Little benefit of systemic antibiotic therapy in otitis externa.
- May have a role in otitis media in cats more than in dogs.
- Neuro signs? – how deep has infection gone?
- Is owner unable to apply topical meds?
– Long-acting products available for SOME otitis externa cases –> Osurnia, Neptra.

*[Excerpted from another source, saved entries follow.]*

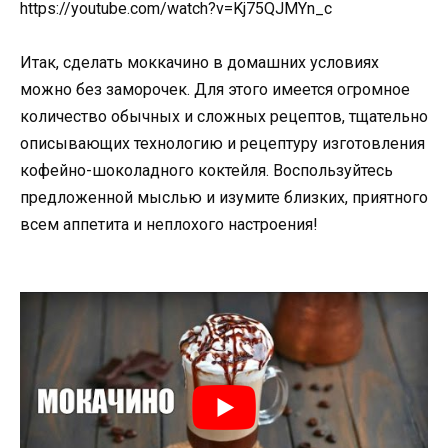
https://youtube.com/watch?v=Kj75QJMYn_c
Итак, сделать моккачино в домашних условиях
можно без заморочек. Для этого имеется огромное
количество обычных и сложных рецептов, тщательно
описывающих технологию и рецептуру изготовления
кофейно-шоколадного коктейля. Воспользуйтесь
предложенной мыслью и изумите близких, приятного
всем аппетита и неплохого настроения!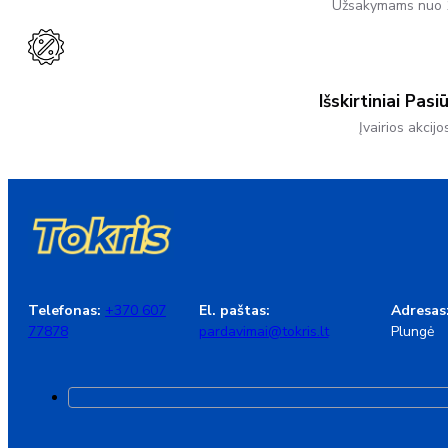
Užsakymams nuo 
Išskirtiniai Pasi
Įvairios akcijo
Telefonas:
+370 607
El. paštas:
Adresas
77878
pardavimai@tokris.lt
Plungė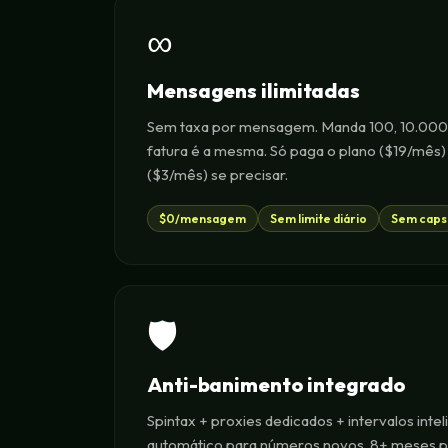
∞
Mensagens ilimitadas
Sem taxa por mensagem. Manda 100, 10.000 
fatura é a mesma. Só paga o plano ($19/mês)
($3/mês) se precisar.
$0/mensagem
Sem limite diário
Sem caps
🛡️
Anti-banimento integrado
Spintax + proxies dedicados + intervalos int
automático para números novos. 8+ meses 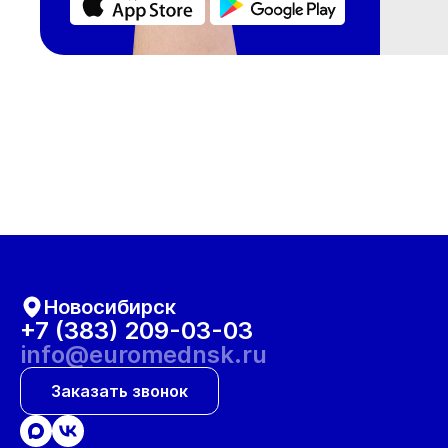
Новосибирск
+7 (383) 209-03-03
info@euromednsk.ru
Заказать звонок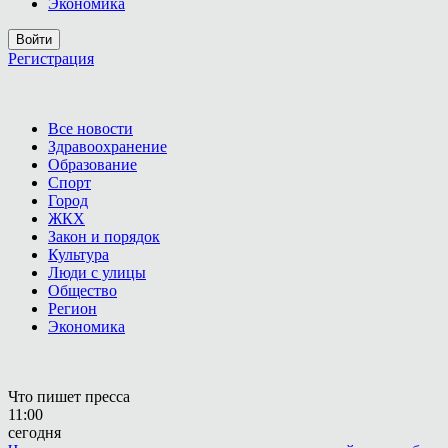
Экономика
Войти
Регистрация
Все новости
Здравоохранение
Образование
Спорт
Город
ЖКХ
Закон и порядок
Культура
Люди с улицы
Общество
Регион
Экономика
Что пишет пресса
11:00
сегодня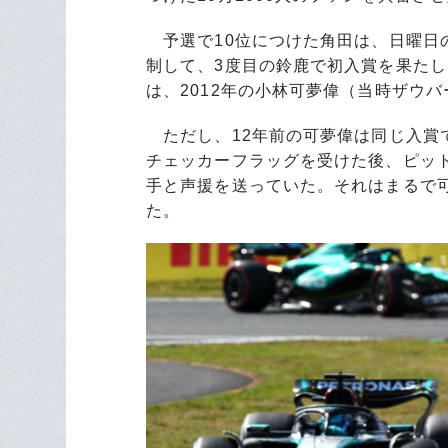
予選で10位につけた角田は、日曜日
制して、3度目の鈴鹿で初入賞を果た
は、2012年の小林可夢偉（当時ザウ
ただし、12年前の可夢偉は同じ入賞で
チェッカーフラッグを受けた後、ピッ
手と声援を送っていた。それはまるで
た。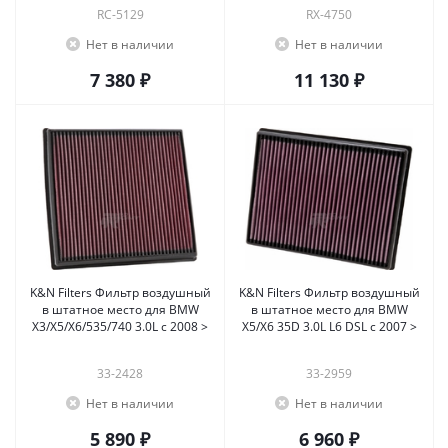
RC-5129
RX-4750
Нет в наличии
Нет в наличии
7 380 ₽
11 130 ₽
K&N Filters Фильтр воздушный
K&N Filters Фильтр воздушный
в штатное место для BMW
в штатное место для BMW
X3/X5/X6/535/740 3.0L с 2008 >
X5/X6 35D 3.0L L6 DSL c 2007 >
33-2428
33-2959
Нет в наличии
Нет в наличии
5 890 ₽
6 960 ₽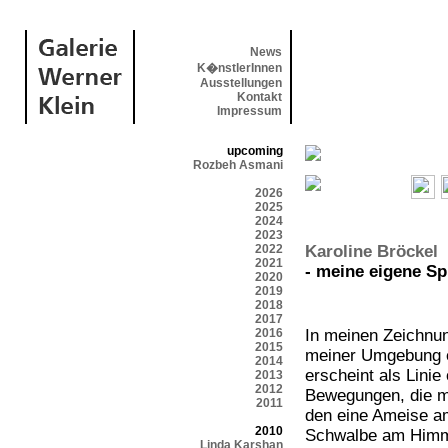
News
K�nstlerInnen
Ausstellungen
Kontakt
Impressum
upcoming
Rozbeh Asmani
2026
2025
2024
2023
2022
Karoline Bröckel
2021
- meine eigene Sp
2020
2019
2018
2017
2016
In meinen Zeichnu
2015
meiner Umgebung er
2014
erscheint als Linie
2013
2012
Bewegungen, die m
2011
den eine Ameise a
2010
Schwalbe am Himme
Linda Karshan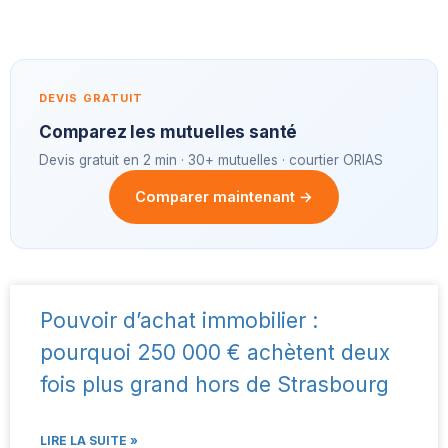
DEVIS GRATUIT
Comparez les mutuelles santé
Devis gratuit en 2 min · 30+ mutuelles · courtier ORIAS
Comparer maintenant →
Pouvoir d’achat immobilier :
pourquoi 250 000 € achètent deux
fois plus grand hors de Strasbourg
LIRE LA SUITE »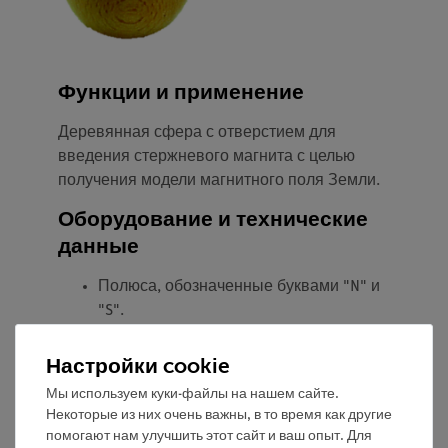
Функции и применение
Деревянная сфера с отверстием для
введения стержневого магнита с целью
получения модели магнитного поля Земли.
Оборудование и технические
данные
Полюса, обозначенные буквами "N" и
"S".
Автоматическая магнитная фиксация
магнита в отверстии через два кольца
Настройки cookie
из ферромагнитного материала.
Мы используем куки-файлы на нашем сайте.
Некоторые из них очень важны, в то время как другие
помогают нам улучшить этот сайт и ваш опыт. Для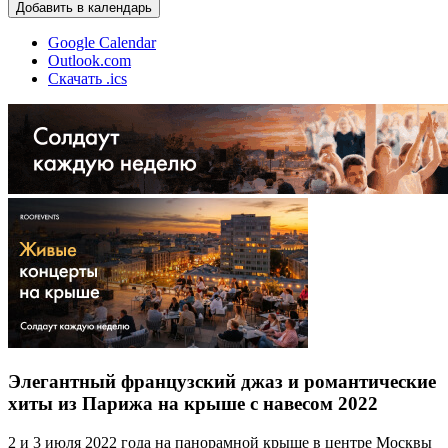
Добавить в календарь
Google Calendar
Outlook.com
Скачать .ics
Элегантный французский джаз и романтические
хиты из Парижа на крыше с навесом 2022
2 и 3 июля 2022 года на панорамной крыше в центре Москвы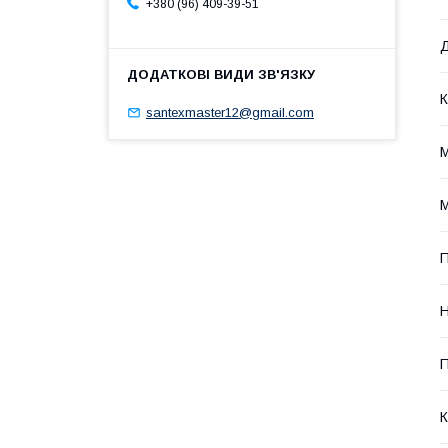
+380 (96) 409-39-51
Д
К
santexmaster12@gmail.com
М
П
Н
П
К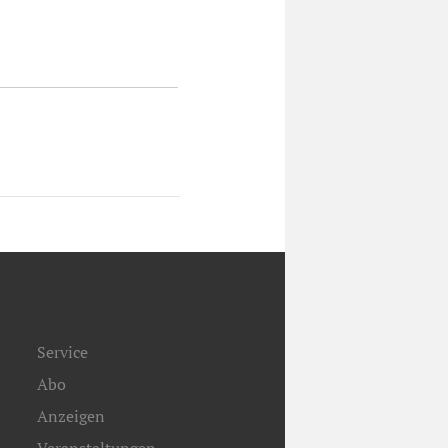
Service
Abo
Anzeigen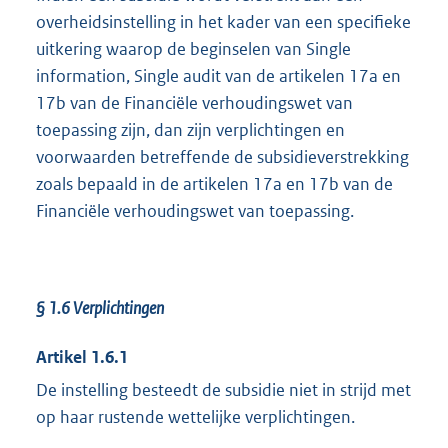
overheidsinstelling in het kader van een specifieke
uitkering waarop de beginselen van Single
information, Single audit van de artikelen 17a en
17b van de Financiële verhoudingswet van
toepassing zijn, dan zijn verplichtingen en
voorwaarden betreffende de subsidieverstrekking
zoals bepaald in de artikelen 17a en 17b van de
Financiële verhoudingswet van toepassing.
§ 1.6
Verplichtingen
Artikel 1.6.1
De instelling besteedt de subsidie niet in strijd met
op haar rustende wettelijke verplichtingen.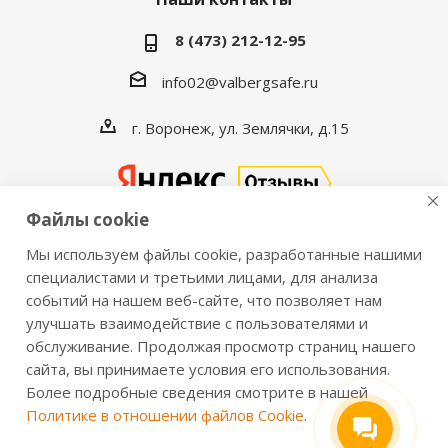
8 (473) 212-12-95
info02@valbergsafe.ru
г. Воронеж, ул. Землячки, д.15
Файлы cookie
Мы используем файлы cookie, разработанные нашими
2016-2026 © VALBERGSAFE.RU — Интернет-магазин
специалистами и третьими лицами, для анализа
событий на нашем веб-сайте, что позволяет нам
сейфов Valberg и металлической мебели Практик.
улучшать взаимодействие с пользователями и
Продажа сейфов для дома и офиса, металлических
обслуживание. Продолжая просмотр страниц нашего
шкафов, стеллажей, металлических дверей.
сайта, вы принимаете условия его использования.
Информация о розничных ценах, технических
Более подробные сведения смотрите в нашей
характеристиках, наличии на складе носит справочный
Политике в отношении файлов Cookie
.
характер и не является публичной офертой,
определяемой положениями из Статьи 437 ч.2 ГК РФ.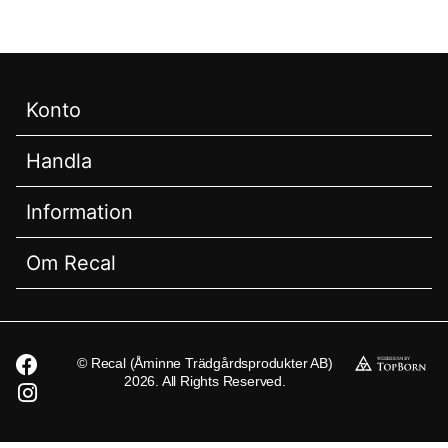
Konto
Handla
Information
Om Recal
© Recal (Åminne Trädgårdsprodukter AB)
2026. All Rights Reserved.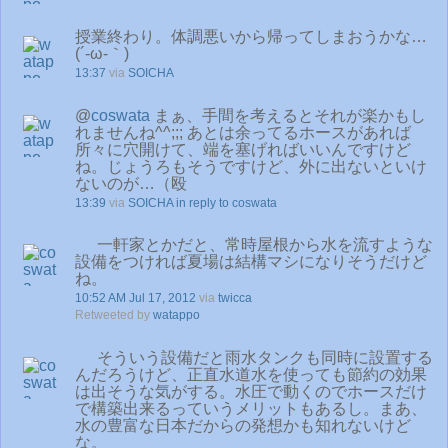
授業終わり。体調悪いから帰ってしまおうかな…
(´-ω-｀)
13:37
via
SOICHA
@
coswata
まぁ、手間を考えるとそれが楽かもし
れませんね^^;;; あとは余ってるホースがあれば
所々に穴開けて、端を塞げればいいんですけど
ね。じょうろもそうですけど、外に出ないといけ
ないのが…（殴
13:39
via
SOICHA
in reply to coswata
一軒家とかだと、常時屋根から水を流すような
設備をつければ夏場は結構マシになりそうだけど
ね。
10:52 AM Jul 17, 2012
via
twicca
Retweeted by
watappo
そういう設備だと雨水タンクも同時に設置する
んだろうけど、正直水道水を使っても節約の効果
は出そうな気がする。水圧で動くのでホースだけ
で構築出来るっていうメリットもあるし。まあ、
水の豊富な日本だからの発想かも知れないけど
な。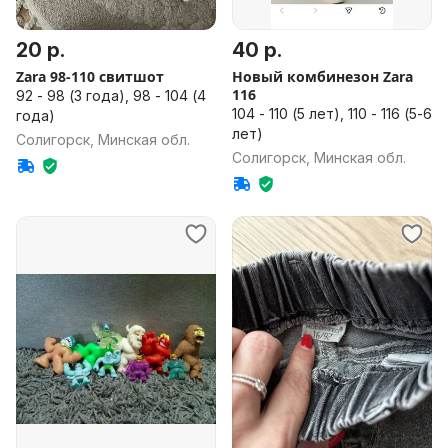
20 р.
40 р.
Zara 98-110 свитшот
Новый комбинезон Zara
116
92 - 98 (3 года), 98 - 104 (4
104 - 110 (5 лет), 110 - 116 (5-6
года)
лет)
Солигорск, Минская обл.
Солигорск, Минская обл.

May need to consider surgery for chronic / relapsing cases.

24
Q
  1. What product is safe if TM ruptured?
  2. Product with steroid only?
  3. Factors to consider when choosing the best polypharmacy product to use for otitis?
A
  1. Canesten solution - not licensed for vet use but licensed to be safe for middle ears in people. Is an antifungal.
  2. Recicort.
  3. Potency of steroid - degree of inflammation present.
    Frequency of use - Sore ears prefer less frequent treatment.
    Type of ABX - stewardship.
    Type of antifungal - azole or not.
    Duration of action - some 28 days - need to treat for this long?
    Data sheet for indications and contraindications.
    Patient tolerance, owner ability and compliance - may need systemics – steroids and analgesia.
25
Q

What if the TM cannot be visualised?

A

Discuss ear flushing to ensure TM can be visualised as intact before prescribing polypharmacy drops.
Owners may be happy to take this risk as it is probably low, but never know

26
Q

Tx of pseudomonas otitis.

A

Can be difficult.
Vet licensed products vs off-license products.
Consider in TM intact.
ABX:
- marbofloxacin, orbifloxacin, gentamycin, polymixin B (licensed but inactivated in organic debris - pseudomonas ears full of pus).
Antimicrobials:
- PCMX (parachlorometaxylenol) - found in some ear cleaners, Tris-EDTA solutions, silver sulfadiazine.
Monitor patient carefully for side effects and resistance.
Oral and topical glucocorticoids to open canal, reduce discomfort, facilitate topical therapy.
- remember infection is a secondary factor.
Physical ear cleaning to remove debris and biofilm - use cleaner that can help disrupt biofilm formation e.g. n-acetylcysteine and/or flush under GA.

27
Q

Preventative maintenance of ears.

A

Primary disease needs managing.
Most ears chronically damaged are anatomically abnormal and susceptible to recurrence of otitis.
Regular cleaning 1-2 times weekly.
- will help owner to notice any recurrences sooner.
- may combine w/ topical meds.

28
Q

Clinical signs of Otodectes - ear mites.

A

Irritation.
Profound hypersensitivity reactions in some cats. Others show little to no clinical signs.

29
Q

Otodectes - ear mites Tx.

A

Selamectin and moxidectin licensed for Otodectes in the cat (and dog).
- spot-ons applied on 2 occasions a month apart.
Ear meds incl. Canaural for 3w, Surolan for 2w.
Isoxazolines (fluralaner, sarolaner, afoxolaner).

30
Q

Polyps in cats…
1. age affected.
2. Clinical signs.
3. Dx.
4. complications?

A
  1. 5m-5y.
  2. Persistent aural discharge, otitis, head shaking, scratching, head tilt, nystagmus.
  3. Otoscopy, bulla radiography, examine nasopharynx, CT/MRI can be useful.
  4. Polyp may regrow after removal.
31
Q
  1. Most common ear FBs?
  2. Acute signs of FB?
  3. Tx?
A
  1. Grass seed.
  2. Pain, discomfort, head shaking, scratching.
  3. Profound sedation or GA may be required to remove FB safely.
    Topical antibacterial and anti-inflammatory therapy.
32
Q
  1. Aural haematoma pathogenesis?
  2. Tx?
A
  1. Poorly understood.
  2. Various Sx methods.
    Glucocorticoids to control inflammation.
    Evaluate recurring aural haematoma for primary underlying disease.